La acelerada digitalización del sistema financiero incrementó significativamente la exposición de las organizaciones a riesgos tecnológicos. En este contexto, prevenir ciberataques ya no resulta suficiente: en junio de 2026, la ciberresiliencia se consolidó como uno de los principales ejes estratégicos para bancos, entidades financieras y organismos supervisores, impulsando una visión integral que combina ciberseguridad, continuidad del negocio, gestión del riesgo y recuperación operativa.
A diferencia de los modelos tradicionales de seguridad, enfocados en impedir accesos no autorizados, la ciberresiliencia parte de reconocer que ningún sistema es completamente inmune a un incidente. Su objetivo es garantizar que, aun cuando ocurra un ataque o una interrupción tecnológica, la organización mantenga operativos sus procesos críticos, proteja la información, minimice el impacto para los clientes y restablezca rápidamente sus servicios.
Este cambio de enfoque responde a la creciente sofisticación de las amenazas: los ataques de ransomware, las campañas dirigidas contra infraestructuras críticas, las vulnerabilidades en las cadenas de suministro digitales y el uso de inteligencia artificial por parte de actores maliciosos obligan a fortalecer no solo la prevención, sino también la detección, la respuesta y la recuperación.

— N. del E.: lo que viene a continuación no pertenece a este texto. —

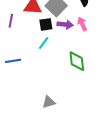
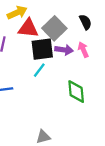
black square: (46, 24) -> (42, 49), size x1.5

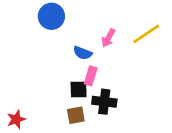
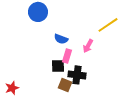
pink arrow: (108, 38) -> (88, 46), moved
brown square: (76, 115) -> (65, 85), moved, turned 32

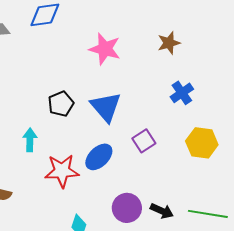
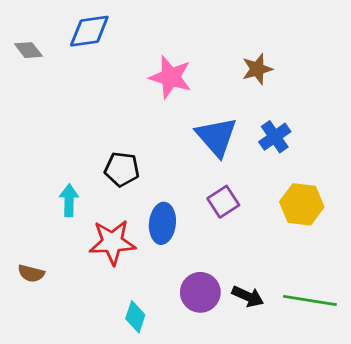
black pentagon: (61, 104) -> (122, 169), moved, turned 30
blue triangle: (106, 107) -> (217, 137), moved
blue ellipse: (99, 157) -> (162, 223), turned -40

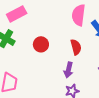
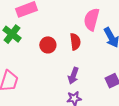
red semicircle: (76, 47) -> (75, 42), moved

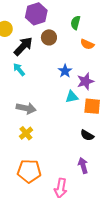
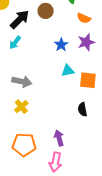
cyan arrow: (19, 69) -> (15, 43), turned -104
purple star: (85, 81) -> (86, 42), moved
black semicircle: (87, 135) -> (82, 109), turned 48
purple arrow: (83, 165) -> (59, 138), moved

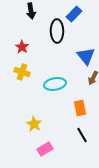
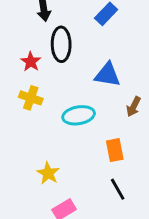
black ellipse: (57, 31) -> (61, 44), moved
blue triangle: (86, 56) -> (108, 75), moved, turned -42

Como consecuencia, las entidades financieras incorporan programas de resiliencia operacional que incluyen identificar funciones críticas, analizar escenarios de crisis, realizar pruebas periódicas y ejercicios de simulación, y desarrollar planes de recuperación tecnológica y continuidad del negocio, evaluando su capacidad real de responder ante eventos disruptivos y reducir el tiempo necesario para restablecer operaciones.
La gobernanza cobra un papel central: los consejos de administración y la alta dirección participan cada vez más activamente en la supervisión del riesgo tecnológico, integrando indicadores de resiliencia en la estrategia corporativa y fortaleciendo la coordinación entre tecnología, riesgos, cumplimiento, auditoría y continuidad del negocio. Así, la resiliencia deja de ser responsabilidad exclusiva de los equipos de ciberseguridad para convertirse en un objetivo organizacional.

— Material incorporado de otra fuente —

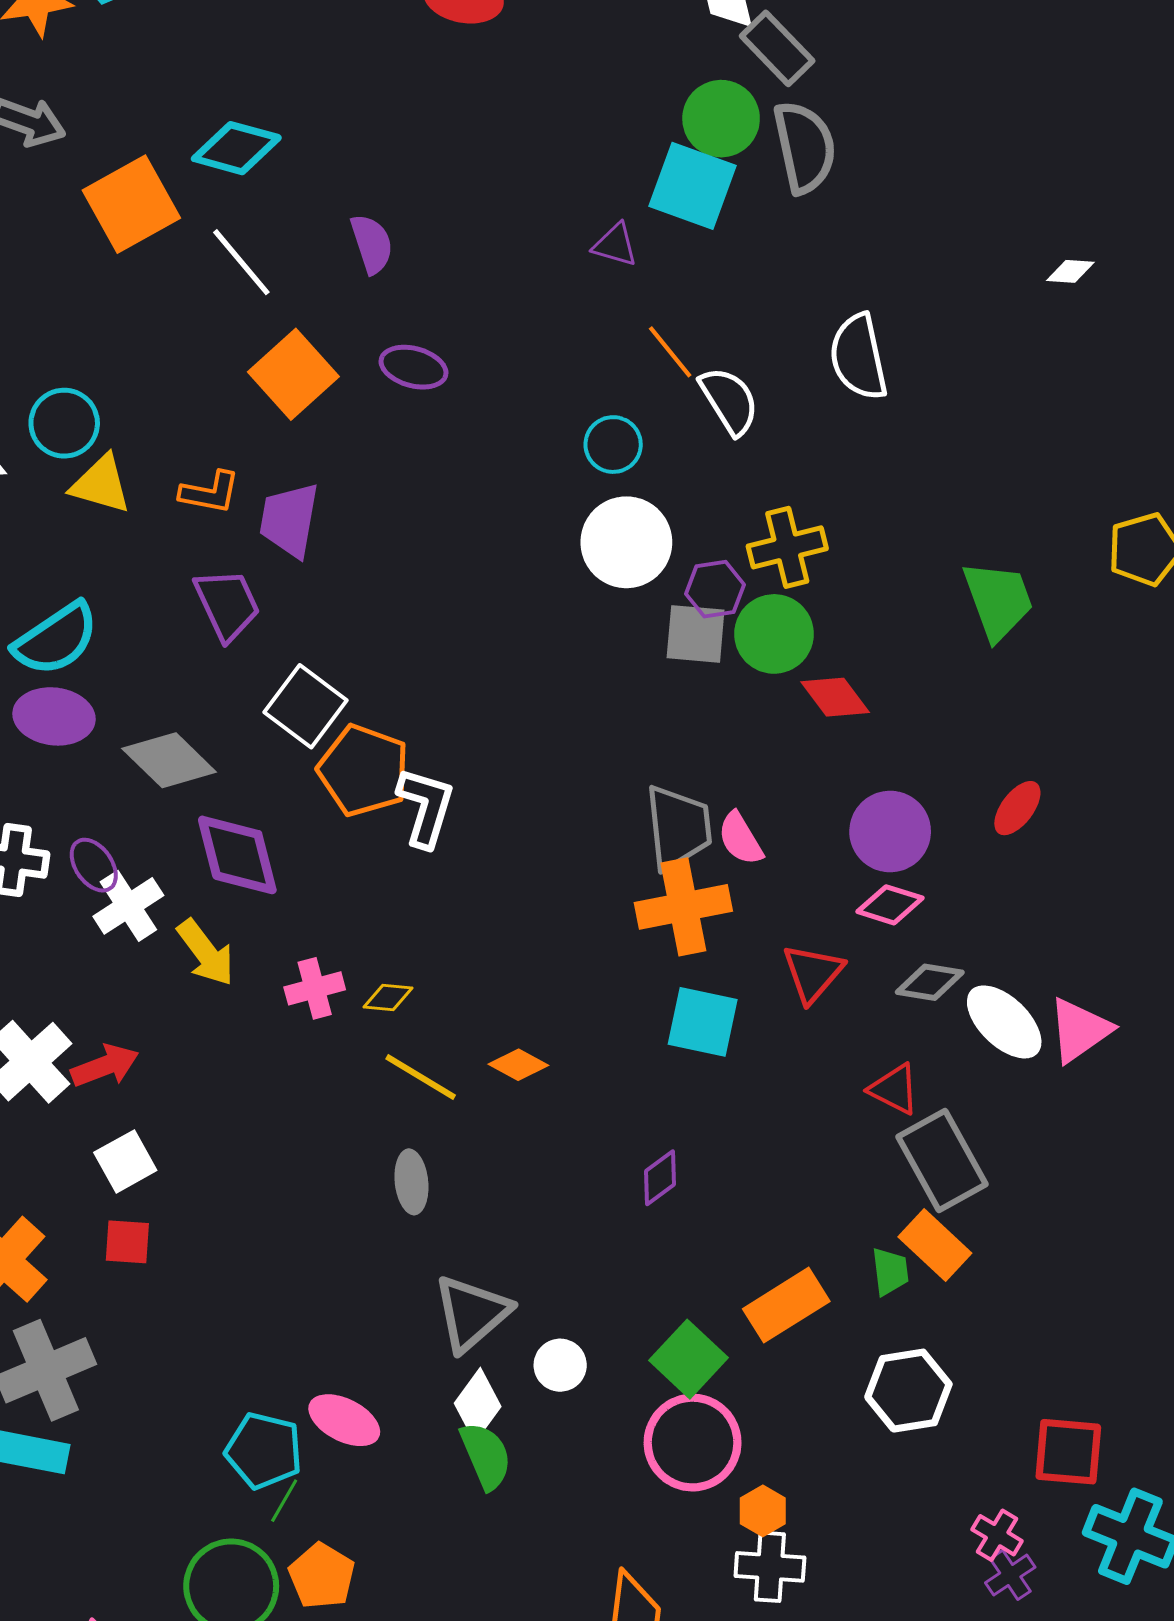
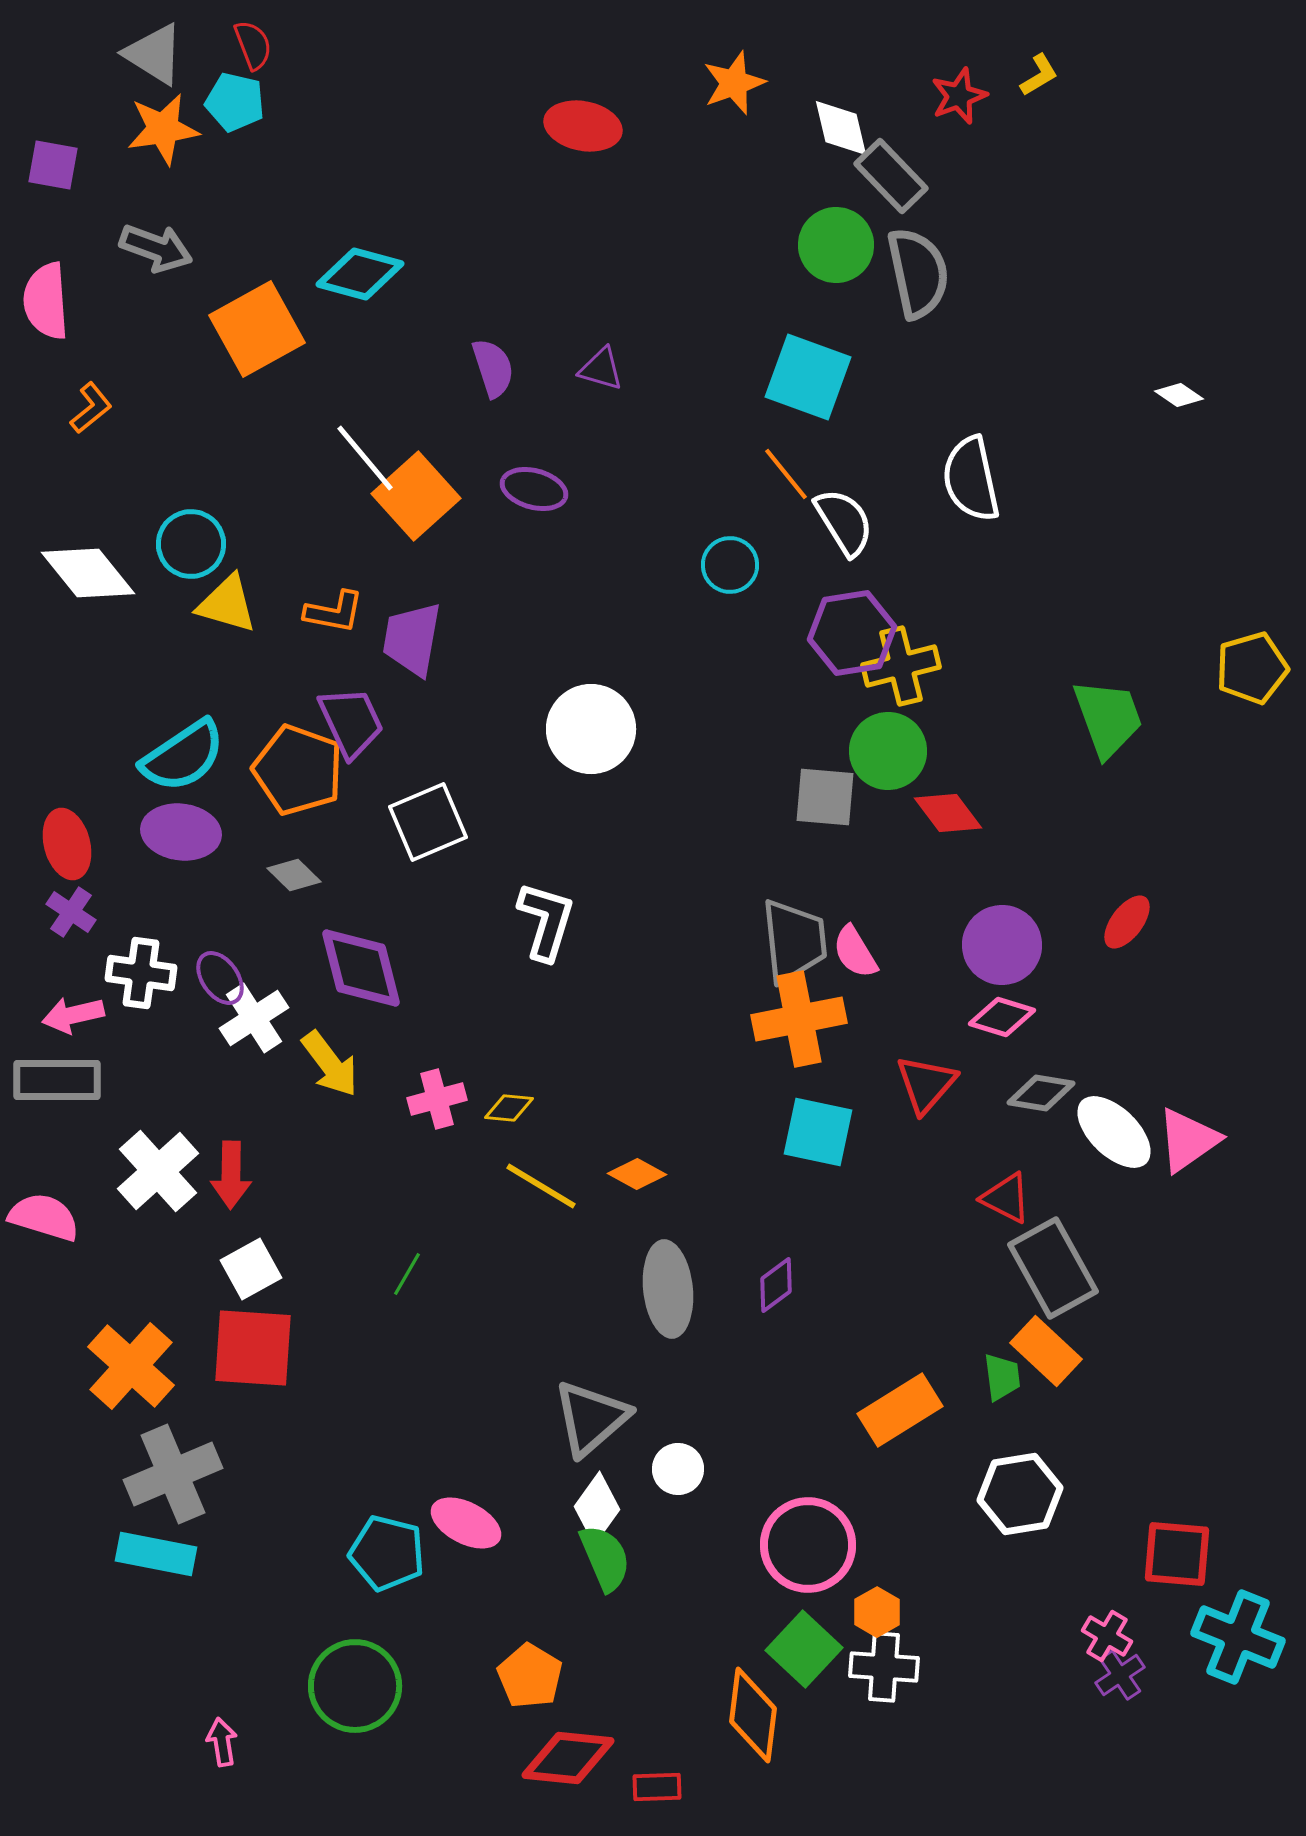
cyan square: (693, 186) -> (808, 377), moved
purple triangle: (615, 245) -> (601, 369), moved
white line: (241, 262) -> (365, 458), moved
white diamond: (1070, 271) -> (1179, 395), turned 30
white circle: (626, 542) -> (591, 729), moved
purple hexagon: (715, 589) -> (852, 633), moved, size x1.5
gray square: (696, 634) -> (825, 797), moved
white square: (306, 706) -> (428, 822), turned 30
gray diamond: (169, 760) -> (294, 875), size x0.6
orange pentagon: (364, 770) -> (298, 770), moved
red arrow: (105, 1066) -> (231, 1175), turned 112
gray ellipse: (411, 1182) -> (668, 1289), moved, size x1.5
red square: (127, 1242) -> (253, 1348), size x1.8
green square: (688, 1359) -> (804, 1649), moved
green line: (284, 1501) -> (407, 1274), moved
orange pentagon: (322, 1576) -> (530, 1676), moved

La gestión de terceros también forma parte de esta evolución: muchas organizaciones dependen de proveedores de nube y plataformas tecnológicas que soportan procesos esenciales, por lo que evaluar su resiliencia, monitorear sus riesgos y definir planes de contingencia conjuntos se vuelve indispensable para reducir la exposición de la cadena de suministro digital.
Los reguladores internacionales refuerzan este enfoque con exigencias sobre resiliencia operacional: identificar servicios críticos, establecer niveles aceptables de interrupción, realizar pruebas de resistencia y demostrar capacidades efectivas de recuperación, buscando proteger no solo a cada institución sino la estabilidad del sistema financiero en su conjunto.
El crecimiento de la banca digital, las fintech, los activos digitales y los servicios financieros en la nube exige que las organizaciones latinoamericanas estén preparadas para responder a un entorno de amenazas dinámico y sofisticado. Invertir en resiliencia reducirá riesgos operativos, protegerá la reputación institucional y garantizará la continuidad de los servicios esenciales para ciudadanos y empresas.